Directed and co-written by Diane Paragas, “Yellow Rose” is a story of showbiz ambitions and immigrant struggles that feels both timely and timeless. Broadway star Eva Noblezada (“Hadestown”) makes her film debut as Rose Garcia, a Filipina teen living in Texas who dreams of becoming a country music star. When her mother (Princess Punzalan) is detained in an ICE raid, Rose’s vision of the American dream changes drastically.

Reviewing for The Times, Katie Walsh wrote, “The film — and Noblezada — hit a stride and find a sense of flow, making for an affecting portrayal of a young woman finding her footing against all odds, and claiming her home in a nation that makes it unduly challenging. ‘Yellow Rose’ is infused with a deep love and appreciation for the music culture and history of Austin, a place where Rose just makes sense as a singer, songwriter and storyteller expressing her true experiences from the heart. That her story is one of struggling to fit in, of losing her mother to an overreaching and inhumane government, not only ties her to the greatest country artists of the past, it makes her tale achingly, and appropriately, contemporary.”

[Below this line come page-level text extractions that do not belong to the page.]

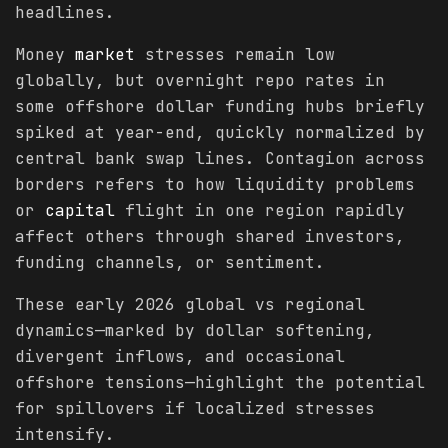
headlines.
Money
market
stresses remain low
globally, but overnight repo rates in
some offshore dollar funding hubs briefly
spiked at year-end, quickly normalized by
central bank swap lines. Contagion across
borders refers to how liquidity problems
or
capital
flight in one region rapidly
affect others through shared investors,
funding channels, or sentiment.
These early 2026 global vs regional
dynamics—marked by dollar softening,
divergent inflows, and occasional
offshore tensions—highlight the potential
for spillovers if localized stresses
intensify.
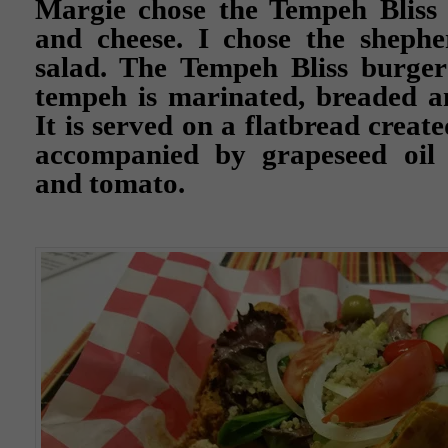
Margie chose the Tempeh Bliss 
and cheese. I chose the shephe
salad. The Tempeh Bliss burge
tempeh is marinated, breaded an
It is served on a flatbread crea
accompanied by grapeseed oil v
and tomato.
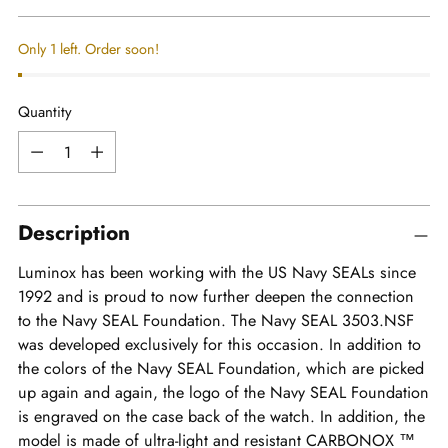
price
Only 1 left. Order soon!
Quantity
Quantity
Description
Luminox has been working with the US Navy SEALs since
1992 and is proud to now further deepen the connection
to the Navy SEAL Foundation. The Navy SEAL 3503.NSF
was developed exclusively for this occasion. In addition to
the colors of the Navy SEAL Foundation, which are picked
up again and again, the logo of the Navy SEAL Foundation
is engraved on the case back of the watch. In addition, the
model is made of ultra-light and resistant CARBONOX ™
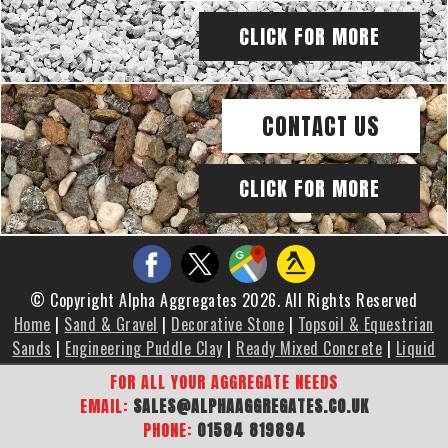
CLICK FOR MORE
CONTACT US
CLICK FOR MORE
© Copyright Alpha Aggregates 2026. All Rights Reserved
Home
|
Sand & Gravel
|
Decorative Stone
|
Topsoil & Equestrian
Sands
|
Engineering Puddle Clay
|
Ready Mixed Concrete
|
Liquid
Screed
|
Brochure
|
Gallery
|
Areas We Cover
|
Contact Us
|
FOR ALL YOUR AGGREGATE NEEDS
Sitemap
EMAIL:
SALES@ALPHAAGGREGATES.CO.UK
PHONE:
01584 819894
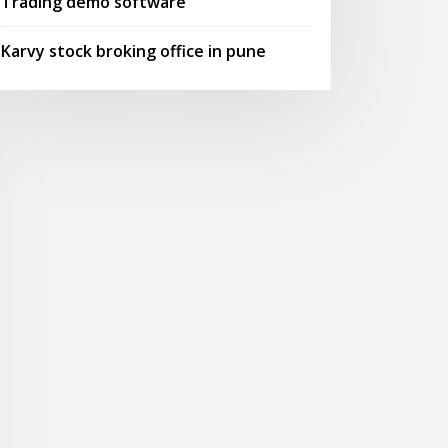
Trading demo software
Karvy stock broking office in pune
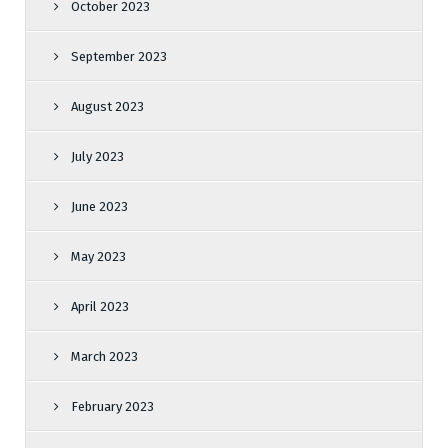
October 2023
September 2023
August 2023
July 2023
June 2023
May 2023
April 2023
March 2023
February 2023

For the New York Times, Kristen Yoonsoo Kim bemoaned the film’s use of the white-savior cliché, in this case an unexpectedly kindly ICE agent, writing, “It’s a shame considering all the lovely notes that ‘Yellow Rose’ manages to hit, notably with the lushly lit bar scenes and Noblezada’s emotionally nuanced, honey-voiced performance (her debut screen role). Above all, the music has the greatest staying power — it is the film’s saving grace, just like it is Rose’s during her darkest days.”